▶ WHAT YOU ARE ASKED TO DO
Without changing a single word, output each entry.

======== TASK INPUTS

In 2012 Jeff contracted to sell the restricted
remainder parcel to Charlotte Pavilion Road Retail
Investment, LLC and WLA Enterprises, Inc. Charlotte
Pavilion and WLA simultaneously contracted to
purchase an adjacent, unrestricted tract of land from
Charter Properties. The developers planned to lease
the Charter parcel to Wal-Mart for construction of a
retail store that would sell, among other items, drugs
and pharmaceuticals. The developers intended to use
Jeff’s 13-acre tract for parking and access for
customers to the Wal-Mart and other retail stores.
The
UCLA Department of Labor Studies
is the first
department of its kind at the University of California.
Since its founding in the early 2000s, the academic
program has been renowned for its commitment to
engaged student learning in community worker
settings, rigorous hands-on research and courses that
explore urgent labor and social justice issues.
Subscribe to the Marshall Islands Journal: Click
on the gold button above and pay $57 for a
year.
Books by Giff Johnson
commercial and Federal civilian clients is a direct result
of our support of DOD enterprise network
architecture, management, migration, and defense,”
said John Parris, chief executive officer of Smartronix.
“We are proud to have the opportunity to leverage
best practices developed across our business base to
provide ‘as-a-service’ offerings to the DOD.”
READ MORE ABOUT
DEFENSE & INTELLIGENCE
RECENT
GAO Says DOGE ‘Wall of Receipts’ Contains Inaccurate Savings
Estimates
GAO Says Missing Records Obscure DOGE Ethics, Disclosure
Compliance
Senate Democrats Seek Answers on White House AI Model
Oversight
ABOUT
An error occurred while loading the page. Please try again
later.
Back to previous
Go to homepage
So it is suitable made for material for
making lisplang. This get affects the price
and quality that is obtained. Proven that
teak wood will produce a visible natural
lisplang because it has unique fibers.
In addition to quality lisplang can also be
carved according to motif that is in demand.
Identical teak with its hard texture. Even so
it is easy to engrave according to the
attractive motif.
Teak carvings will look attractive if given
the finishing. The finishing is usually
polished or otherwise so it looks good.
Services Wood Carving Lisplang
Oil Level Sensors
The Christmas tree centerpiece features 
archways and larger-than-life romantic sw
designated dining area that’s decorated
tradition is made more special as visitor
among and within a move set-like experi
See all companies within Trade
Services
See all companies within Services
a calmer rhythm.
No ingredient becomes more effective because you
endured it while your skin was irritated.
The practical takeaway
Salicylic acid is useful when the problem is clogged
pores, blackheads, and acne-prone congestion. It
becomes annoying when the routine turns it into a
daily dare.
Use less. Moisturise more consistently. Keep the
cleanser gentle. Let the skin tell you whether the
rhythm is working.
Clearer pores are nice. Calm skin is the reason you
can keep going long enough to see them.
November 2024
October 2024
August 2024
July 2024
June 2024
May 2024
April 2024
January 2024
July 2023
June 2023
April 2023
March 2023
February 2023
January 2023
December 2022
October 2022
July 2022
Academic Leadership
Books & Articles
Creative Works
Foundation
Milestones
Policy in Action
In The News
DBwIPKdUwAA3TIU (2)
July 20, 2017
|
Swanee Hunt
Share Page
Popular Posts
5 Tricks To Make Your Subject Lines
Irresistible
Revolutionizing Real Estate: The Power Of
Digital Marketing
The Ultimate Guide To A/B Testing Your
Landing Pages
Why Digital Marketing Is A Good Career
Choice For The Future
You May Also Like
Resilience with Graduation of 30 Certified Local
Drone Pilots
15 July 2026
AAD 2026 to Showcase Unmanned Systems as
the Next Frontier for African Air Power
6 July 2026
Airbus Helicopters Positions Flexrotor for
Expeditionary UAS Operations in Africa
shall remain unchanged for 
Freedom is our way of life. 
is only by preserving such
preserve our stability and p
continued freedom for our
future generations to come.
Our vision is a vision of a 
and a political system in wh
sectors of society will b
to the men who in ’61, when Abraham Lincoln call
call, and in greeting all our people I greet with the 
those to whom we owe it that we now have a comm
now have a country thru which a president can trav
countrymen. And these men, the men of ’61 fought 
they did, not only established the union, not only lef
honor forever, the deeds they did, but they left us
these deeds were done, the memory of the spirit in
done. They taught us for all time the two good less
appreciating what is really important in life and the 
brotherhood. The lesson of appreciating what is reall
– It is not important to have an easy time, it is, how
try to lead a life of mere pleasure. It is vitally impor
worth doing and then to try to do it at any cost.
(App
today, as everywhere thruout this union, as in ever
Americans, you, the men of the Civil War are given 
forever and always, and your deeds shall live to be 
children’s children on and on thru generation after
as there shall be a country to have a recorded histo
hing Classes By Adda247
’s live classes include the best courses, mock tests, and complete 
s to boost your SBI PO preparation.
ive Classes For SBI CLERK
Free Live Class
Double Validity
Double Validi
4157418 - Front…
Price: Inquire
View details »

================

▶ WRITTEN ANSWER
In 2012 Jeff contracted to sell the restricted
remainder parcel to Charlotte Pavilion Road Retail
Investment, LLC and WLA Enterprises, Inc. Charlotte
Pavilion and WLA simultaneously contracted to
purchase an adjacent, unrestricted tract of land from
Charter Properties. The developers planned to lease
the Charter parcel to Wal-Mart for construction of a
retail store that would sell, among other items, drugs
and pharmaceuticals. The developers intended to use
Jeff’s 13-acre tract for parking and access for
customers to the Wal-Mart and other retail stores.
The
UCLA Department of Labor Studies
is the first
department of its kind at the University of California.
Since its founding in the early 2000s, the academic
program has been renowned for its commitment to
engaged student learning in community worker
settings, rigorous hands-on research and courses that
explore urgent labor and social justice issues.
Subscribe to the Marshall Islands Journal: Click
on the gold button above and pay $57 for a
year.
Books by Giff Johnson
commercial and Federal civilian clients is a direct result
of our support of DOD enterprise network
architecture, management, migration, and defense,”
said John Parris, chief executive officer of Smartronix.
“We are proud to have the opportunity to leverage
best practices developed across our business base to
provide ‘as-a-service’ offerings to the DOD.”
READ MORE ABOUT
DEFENSE & INTELLIGENCE
RECENT
GAO Says DOGE ‘Wall of Receipts’ Contains Inaccurate Savings
Estimates
GAO Says Missing Records Obscure DOGE Ethics, Disclosure
Compliance
Senate Democrats Seek Answers on White House AI Model
Oversight
ABOUT
An error occurred while loading the page. Please try again
later.
Back to previous
Go to homepage
So it is suitable made for material for
making lisplang. This get affects the price
and quality that is obtained. Proven that
teak wood will produce a visible natural
lisplang because it has unique fibers.
In addition to quality lisplang can also be
carved according to motif that is in demand.
Identical teak with its hard texture. Even so
it is easy to engrave according to the
attractive motif.
Teak carvings will look attractive if given
the finishing. The finishing is usually
polished or otherwise so it looks good.
Services Wood Carving Lisplang
Oil Level Sensors
The Christmas tree centerpiece features 
archways and larger-than-life romantic sw
designated dining area that’s decorated
tradition is made more special as visitor
among and within a move set-like experi
See all companies within Trade
Services
See all companies within Services
a calmer rhythm.
No ingredient becomes more effective because you
endured it while your skin was irritated.
The practical takeaway
Salicylic acid is useful when the problem is clogged
pores, blackheads, and acne-prone congestion. It
becomes annoying when the routine turns it into a
daily dare.
Use less. Moisturise more consistently. Keep the
cleanser gentle. Let the skin tell you whether the
rhythm is working.
Clearer pores are nice. Calm skin is the reason you
can keep going long enough to see them.
November 2024
October 2024
August 2024
July 2024
June 2024
May 2024
April 2024
January 2024
July 2023
June 2023
April 2023
March 2023
February 2023
January 2023
December 2022
October 2022
July 2022
Academic Leadership
Books & Articles
Creative Works
Foundation
Milestones
Policy in Action
In The News
DBwIPKdUwAA3TIU (2)
July 20, 2017
|
Swanee Hunt
Share Page
Popular Posts
5 Tricks To Make Your Subject Lines
Irresistible
Revolutionizing Real Estate: The Power Of
Digital Marketing
The Ultimate Guide To A/B Testing Your
Landing Pages
Why Digital Marketing Is A Good Career
Choice For The Future
You May Also Like
Resilience with Graduation of 30 Certified Local
Drone Pilots
15 July 2026
AAD 2026 to Showcase Unmanned Systems as
the Next Frontier for African Air Power
6 July 2026
Airbus Helicopters Positions Flexrotor for
Expeditionary UAS Operations in Africa
shall remain unchanged for 
Freedom is our way of life. 
is only by preserving such
preserve our stability and p
continued freedom for our
future generations to come.
Our vision is a vision of a 
and a political system in wh
sectors of society will b
to the men who in ’61, when Abraham Lincoln call
call, and in greeting all our people I greet with the 
those to whom we owe it that we now have a comm
now have a country thru which a president can trav
countrymen. And these men, the men of ’61 fought 
they did, not only established the union, not only lef
honor forever, the deeds they did, but they left us
these deeds were done, the memory of the spirit in
done. They taught us for all time the two good less
appreciating what is really important in life and the 
brotherhood. The lesson of appreciating what is reall
– It is not important to have an easy time, it is, how
try to lead a life of mere pleasure. It is vitally impor
worth doing and then to try to do it at any cost.
(App
today, as everywhere thruout this union, as in ever
Americans, you, the men of the Civil War are given 
forever and always, and your deeds shall live to be 
children’s children on and on thru generation after
as there shall be a country to have a recorded histo
hing Classes By Adda247
’s live classes include the best courses, mock tests, and complete 
s to boost your SBI PO preparation.
ive Classes For SBI CLERK
Free Live Class
Double Validity
Double Validi
4157418 - Front…
Price: Inquire
View details »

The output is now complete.